A 12 anni entra nel seminario e dopo alcuni anni giunge a Roma per continuare gli studi.

Nomina di Vescovo
E' ordinato sacerdote nel 1942 nella cappella maggiore del Collegio Pio Latino Americano di Roma. Torna in patria e diventa parroco di Anamoros. Poco tempo dopo viene trasferito a San Miguel, dove resta fino alla nomina di Vescovo ausiliare di San Salvador.
Dopo quattro anni, nel 1974 è Vescovo di Santiago de Maria, una delle diocesi più povere del paese sudamericano. Qui conosce da vicino le povertà del popolo salvadoregno e le ingiustizie che subisce. Nel 1977 è Arcivescovo di San Salvador in un momento in cui nel paese infierisce senza sosta la repressione sociale e politica.

Romero: il Vescovo scomodo
Egli è un uomo di cultura non impegnato socialmente; un vescovo che avrebbe pensato ad una pastorale "spirituale" per il popolo, disincarnata completamente dalla vita e dalla storia della città e del paese. Pochi giorni dopo la sua elezione, uno dei suoi sacerdoti migliori e fedeli, il padre gesuita Rutilio Grande, viene assassinato. Mons. Romero passa tutta la notte vicino alla sua salma e ordina che sia celebrata una sola Messa di suffragio in tutta la diocesi. Il sangue di questo sacerdote - dirà più tardi - lo orienta verso i valori della giustizia sociale e della solidarietà verso i più poveri del paese.

Il Beato dei poveri
Nella sua prima Lettera Pastorale dichiara di volersi schierare apertamente dalla parte dei più poveri.

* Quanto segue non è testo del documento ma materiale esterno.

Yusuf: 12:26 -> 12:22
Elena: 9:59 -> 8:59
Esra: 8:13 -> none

Ogni domenica il popolo attende con ansia i suoi messaggi pronunciati nel corso delle celebrazioni nella cattedrale e diffusi in tutto il paese attraverso la radio. Il suo messaggio è quello di una vera e propria redenzione del popolo costretto a subire atti di violenza e di ingiustizia. Mons. Romero diventa così pericoloso: la Chiesa inizia a subire altri attentati. La stessa sorte di p. Rutilio tocca ad altri quattro sacerdoti. La voce di Romero è diventata la "Voz de los que no tienen voz", la voce di coloro che non hanno voce, una voce libera che invoca la pace.

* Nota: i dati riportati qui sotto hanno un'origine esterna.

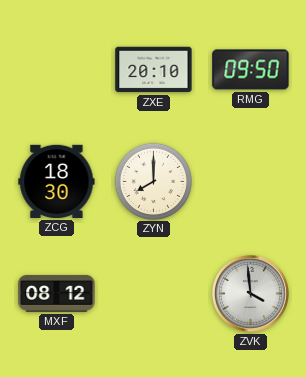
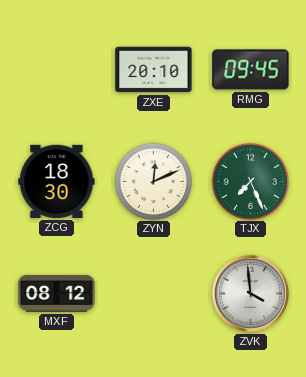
RMG: 09:50 -> 09:45
ZYN: 8:00 -> 12:11
TJX: none -> 7:26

"Nel nome di Dio e del popolo che soffre vi supplico, vi prego, e in nome di Dio vi ordino, cessi la persecuzione contro il popolo". 

Pace per Mons. Romero è avere la possibilità di parlare, di criticare e di dire pubblicamente la propria opinione. E lo testimonia con il suo comportamento quotidiano. Le sue omelie domenicali sono molto applaudite: applaudire è il solo modo che il popolo salvadoregno ha di manifestare il proprio diritto alla parola, in un paese dove non si concede tale elementare diritto.

"Sappiamo che ogni sforzo per migliorare una società, soprattutto che è piena d'ingiustizia e di peccato, è uno sforzo che Dio benedice, che Dio vuole, che Dio esige".

E' il 24 marzo 1980
Mons. Oscar Arnulfo Romero, arcivescovo di San Salvador, conclude la sua omelia durante la Messa vespertina. Pochi minuti dopo, al momento dell'Elevazione del calice, un sicario, entrato in quel momento nella piccola cappella dell'ospedale della "Divina Provvidenza" di San Salvador, spara e lo uccide. In ricordo di ciò, il 24 marzo è stato scelto come giorno per celebrare la Giornata di preghiera e digiuno per i missionari martiri, istituita dal Movimento giovanile missionario delle Pontificie opere missionarie. Papa Francesco in data 3 febbraio 2015 ha promulgato il decreto che riconosce il martirio in odio alla fede di Mons. Romero.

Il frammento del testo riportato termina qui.